• _TASK INSTRUCTIONS_
Would you please transcribe, exactly as written, the lines of the entries below starting at the one that holds "I remember Deivis" and ending at the one that holds "21V cordless drill", both included?

• _STUDY MATERIAL_
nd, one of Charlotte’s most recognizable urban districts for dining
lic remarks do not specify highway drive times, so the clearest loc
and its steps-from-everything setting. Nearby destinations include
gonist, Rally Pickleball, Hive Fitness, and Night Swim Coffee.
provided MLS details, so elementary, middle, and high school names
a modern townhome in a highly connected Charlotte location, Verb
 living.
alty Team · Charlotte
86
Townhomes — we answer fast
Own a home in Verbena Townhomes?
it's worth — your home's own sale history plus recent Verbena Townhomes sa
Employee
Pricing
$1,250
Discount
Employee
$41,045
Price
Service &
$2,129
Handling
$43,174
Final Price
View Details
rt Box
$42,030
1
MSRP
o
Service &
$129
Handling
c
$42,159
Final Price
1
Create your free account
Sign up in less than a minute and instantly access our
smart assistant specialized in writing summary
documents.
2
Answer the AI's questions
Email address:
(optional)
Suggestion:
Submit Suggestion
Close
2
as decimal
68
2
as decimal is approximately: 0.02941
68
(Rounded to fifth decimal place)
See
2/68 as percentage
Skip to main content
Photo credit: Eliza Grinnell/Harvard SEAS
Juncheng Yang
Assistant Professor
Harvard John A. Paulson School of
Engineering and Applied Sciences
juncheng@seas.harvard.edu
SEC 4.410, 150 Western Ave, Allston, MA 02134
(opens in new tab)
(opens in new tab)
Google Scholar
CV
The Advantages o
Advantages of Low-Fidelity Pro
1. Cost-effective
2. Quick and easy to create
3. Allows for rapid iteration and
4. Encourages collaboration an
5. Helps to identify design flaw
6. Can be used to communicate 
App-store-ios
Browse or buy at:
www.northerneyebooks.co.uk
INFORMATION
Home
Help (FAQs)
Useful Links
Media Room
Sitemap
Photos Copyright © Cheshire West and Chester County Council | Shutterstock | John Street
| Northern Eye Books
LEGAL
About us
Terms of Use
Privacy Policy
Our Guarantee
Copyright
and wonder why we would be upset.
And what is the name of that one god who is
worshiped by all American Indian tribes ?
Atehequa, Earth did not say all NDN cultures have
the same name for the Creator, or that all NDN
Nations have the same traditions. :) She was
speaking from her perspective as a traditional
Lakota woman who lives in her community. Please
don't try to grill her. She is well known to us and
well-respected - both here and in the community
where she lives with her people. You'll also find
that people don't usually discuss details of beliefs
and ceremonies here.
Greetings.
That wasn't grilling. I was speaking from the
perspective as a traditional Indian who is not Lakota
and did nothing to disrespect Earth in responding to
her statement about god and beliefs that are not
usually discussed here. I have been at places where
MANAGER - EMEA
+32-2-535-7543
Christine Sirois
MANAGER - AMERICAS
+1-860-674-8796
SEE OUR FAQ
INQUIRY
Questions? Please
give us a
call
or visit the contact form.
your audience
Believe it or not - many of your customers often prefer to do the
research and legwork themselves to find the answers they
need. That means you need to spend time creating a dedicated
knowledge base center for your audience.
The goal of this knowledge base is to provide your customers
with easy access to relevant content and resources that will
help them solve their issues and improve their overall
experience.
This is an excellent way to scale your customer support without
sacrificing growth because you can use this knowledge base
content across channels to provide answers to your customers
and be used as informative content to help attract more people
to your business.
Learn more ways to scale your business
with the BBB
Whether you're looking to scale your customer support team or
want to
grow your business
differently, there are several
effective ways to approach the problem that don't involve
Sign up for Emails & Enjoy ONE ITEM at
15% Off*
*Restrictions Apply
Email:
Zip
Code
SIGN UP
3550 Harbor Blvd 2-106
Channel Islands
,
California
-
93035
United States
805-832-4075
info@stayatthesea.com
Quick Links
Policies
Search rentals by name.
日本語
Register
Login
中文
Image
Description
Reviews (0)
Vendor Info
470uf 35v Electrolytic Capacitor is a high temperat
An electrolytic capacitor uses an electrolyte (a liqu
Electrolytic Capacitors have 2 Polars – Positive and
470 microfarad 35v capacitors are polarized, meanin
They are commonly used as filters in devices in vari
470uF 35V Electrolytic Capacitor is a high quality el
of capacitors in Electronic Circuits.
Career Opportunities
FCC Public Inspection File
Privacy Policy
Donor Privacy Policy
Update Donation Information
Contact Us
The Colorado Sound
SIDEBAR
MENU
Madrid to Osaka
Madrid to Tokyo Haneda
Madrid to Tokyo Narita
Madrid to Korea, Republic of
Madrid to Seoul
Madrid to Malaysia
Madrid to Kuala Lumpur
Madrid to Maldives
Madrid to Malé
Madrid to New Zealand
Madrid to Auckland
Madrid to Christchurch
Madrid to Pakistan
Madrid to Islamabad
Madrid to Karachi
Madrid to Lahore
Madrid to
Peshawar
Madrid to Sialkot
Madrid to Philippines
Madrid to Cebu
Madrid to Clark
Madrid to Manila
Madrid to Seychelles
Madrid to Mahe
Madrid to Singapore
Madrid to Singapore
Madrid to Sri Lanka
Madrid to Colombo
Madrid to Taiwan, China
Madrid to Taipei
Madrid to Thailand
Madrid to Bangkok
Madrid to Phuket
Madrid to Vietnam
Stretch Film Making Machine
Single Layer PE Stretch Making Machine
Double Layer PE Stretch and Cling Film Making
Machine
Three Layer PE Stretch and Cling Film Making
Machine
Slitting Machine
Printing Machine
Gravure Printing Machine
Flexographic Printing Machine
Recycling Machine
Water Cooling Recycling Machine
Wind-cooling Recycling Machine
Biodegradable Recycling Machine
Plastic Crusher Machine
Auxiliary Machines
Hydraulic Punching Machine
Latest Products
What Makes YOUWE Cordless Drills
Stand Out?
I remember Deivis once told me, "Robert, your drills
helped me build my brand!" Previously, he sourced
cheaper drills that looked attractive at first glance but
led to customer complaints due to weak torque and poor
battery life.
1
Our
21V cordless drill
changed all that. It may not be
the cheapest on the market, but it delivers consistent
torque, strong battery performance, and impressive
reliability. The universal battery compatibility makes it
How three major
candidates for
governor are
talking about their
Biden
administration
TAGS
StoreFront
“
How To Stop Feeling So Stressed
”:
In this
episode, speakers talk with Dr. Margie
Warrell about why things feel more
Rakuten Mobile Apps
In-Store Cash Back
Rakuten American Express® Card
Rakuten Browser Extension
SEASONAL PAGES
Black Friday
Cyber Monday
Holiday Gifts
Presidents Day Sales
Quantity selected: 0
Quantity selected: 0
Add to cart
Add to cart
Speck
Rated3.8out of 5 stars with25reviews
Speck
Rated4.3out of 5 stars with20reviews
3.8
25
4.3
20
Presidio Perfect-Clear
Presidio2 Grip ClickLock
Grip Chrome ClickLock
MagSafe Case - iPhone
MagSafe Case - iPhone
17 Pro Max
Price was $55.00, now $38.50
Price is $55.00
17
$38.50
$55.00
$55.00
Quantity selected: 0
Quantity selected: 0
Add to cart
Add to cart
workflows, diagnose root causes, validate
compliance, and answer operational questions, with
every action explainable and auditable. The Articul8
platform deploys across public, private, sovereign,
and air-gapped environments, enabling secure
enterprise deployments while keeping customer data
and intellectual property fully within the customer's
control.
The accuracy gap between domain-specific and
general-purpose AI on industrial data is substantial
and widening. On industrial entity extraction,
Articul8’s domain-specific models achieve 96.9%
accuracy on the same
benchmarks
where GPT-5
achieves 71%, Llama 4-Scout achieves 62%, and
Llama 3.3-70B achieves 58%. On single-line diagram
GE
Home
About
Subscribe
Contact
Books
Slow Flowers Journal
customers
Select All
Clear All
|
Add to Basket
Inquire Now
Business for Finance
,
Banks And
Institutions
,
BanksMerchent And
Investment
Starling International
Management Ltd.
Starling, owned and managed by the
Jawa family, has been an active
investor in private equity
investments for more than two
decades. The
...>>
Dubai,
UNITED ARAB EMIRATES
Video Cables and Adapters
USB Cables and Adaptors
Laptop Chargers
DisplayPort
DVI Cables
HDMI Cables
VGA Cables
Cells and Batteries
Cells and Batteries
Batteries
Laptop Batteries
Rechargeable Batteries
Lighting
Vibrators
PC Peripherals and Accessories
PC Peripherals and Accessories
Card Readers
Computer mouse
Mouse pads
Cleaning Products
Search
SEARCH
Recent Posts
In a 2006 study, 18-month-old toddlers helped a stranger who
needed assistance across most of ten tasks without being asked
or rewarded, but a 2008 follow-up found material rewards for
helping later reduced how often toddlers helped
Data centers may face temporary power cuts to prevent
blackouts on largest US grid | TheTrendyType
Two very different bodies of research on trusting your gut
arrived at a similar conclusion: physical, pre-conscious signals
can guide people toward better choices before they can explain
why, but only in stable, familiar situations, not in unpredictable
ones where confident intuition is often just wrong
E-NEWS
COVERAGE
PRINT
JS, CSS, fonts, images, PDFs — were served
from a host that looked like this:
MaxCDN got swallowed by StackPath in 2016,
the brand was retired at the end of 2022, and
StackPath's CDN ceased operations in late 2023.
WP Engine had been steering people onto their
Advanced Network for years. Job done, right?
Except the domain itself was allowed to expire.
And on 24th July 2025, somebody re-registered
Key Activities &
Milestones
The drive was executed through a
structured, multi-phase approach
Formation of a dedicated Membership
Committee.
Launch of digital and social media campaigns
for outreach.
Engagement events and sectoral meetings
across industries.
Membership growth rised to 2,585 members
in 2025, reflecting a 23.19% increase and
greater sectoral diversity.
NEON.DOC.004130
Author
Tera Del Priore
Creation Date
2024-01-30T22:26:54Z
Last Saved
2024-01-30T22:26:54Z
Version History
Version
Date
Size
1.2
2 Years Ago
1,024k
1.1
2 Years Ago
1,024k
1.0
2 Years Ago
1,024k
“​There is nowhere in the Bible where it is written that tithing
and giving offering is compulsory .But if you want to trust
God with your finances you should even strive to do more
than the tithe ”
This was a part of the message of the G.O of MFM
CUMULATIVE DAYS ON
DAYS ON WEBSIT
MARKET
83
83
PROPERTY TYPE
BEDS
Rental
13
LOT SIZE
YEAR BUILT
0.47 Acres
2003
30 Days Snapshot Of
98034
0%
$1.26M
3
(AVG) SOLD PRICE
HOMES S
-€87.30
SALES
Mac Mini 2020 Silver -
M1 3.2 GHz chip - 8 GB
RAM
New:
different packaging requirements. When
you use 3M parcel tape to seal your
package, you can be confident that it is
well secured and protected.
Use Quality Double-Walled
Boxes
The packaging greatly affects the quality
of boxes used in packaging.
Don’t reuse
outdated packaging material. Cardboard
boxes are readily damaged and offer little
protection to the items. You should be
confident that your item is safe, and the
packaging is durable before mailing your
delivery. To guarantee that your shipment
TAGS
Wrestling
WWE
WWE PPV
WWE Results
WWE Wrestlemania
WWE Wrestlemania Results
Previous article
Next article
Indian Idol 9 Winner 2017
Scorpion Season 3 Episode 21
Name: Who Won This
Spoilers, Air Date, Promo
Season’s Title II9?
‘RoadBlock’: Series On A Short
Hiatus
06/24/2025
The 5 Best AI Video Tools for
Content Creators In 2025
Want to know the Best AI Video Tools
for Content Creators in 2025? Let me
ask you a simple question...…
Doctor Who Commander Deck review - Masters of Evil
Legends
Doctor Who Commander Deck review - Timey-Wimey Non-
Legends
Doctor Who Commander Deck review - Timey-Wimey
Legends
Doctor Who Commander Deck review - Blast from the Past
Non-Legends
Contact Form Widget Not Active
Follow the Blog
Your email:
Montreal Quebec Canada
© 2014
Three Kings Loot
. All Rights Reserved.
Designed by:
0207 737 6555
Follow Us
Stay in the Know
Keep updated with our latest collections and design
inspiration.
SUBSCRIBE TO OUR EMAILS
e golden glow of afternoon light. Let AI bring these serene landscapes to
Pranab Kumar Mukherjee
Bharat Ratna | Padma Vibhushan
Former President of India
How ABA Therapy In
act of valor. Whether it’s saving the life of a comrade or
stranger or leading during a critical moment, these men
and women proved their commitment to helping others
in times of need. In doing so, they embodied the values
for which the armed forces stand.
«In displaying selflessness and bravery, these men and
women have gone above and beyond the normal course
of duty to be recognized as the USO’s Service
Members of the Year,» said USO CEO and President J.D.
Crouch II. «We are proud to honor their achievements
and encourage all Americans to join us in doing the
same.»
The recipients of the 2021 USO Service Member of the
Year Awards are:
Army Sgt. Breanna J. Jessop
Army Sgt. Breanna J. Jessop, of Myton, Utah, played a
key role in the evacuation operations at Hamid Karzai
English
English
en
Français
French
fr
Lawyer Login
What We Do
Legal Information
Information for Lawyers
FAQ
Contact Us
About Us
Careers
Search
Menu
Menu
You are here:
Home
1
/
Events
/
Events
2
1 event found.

• _EXERCISE ANSWER_
I remember Deivis once told me, "Robert, your drills
helped me build my brand!" Previously, he sourced
cheaper drills that looked attractive at first glance but
led to customer complaints due to weak torque and poor
battery life.
1
Our
21V cordless drill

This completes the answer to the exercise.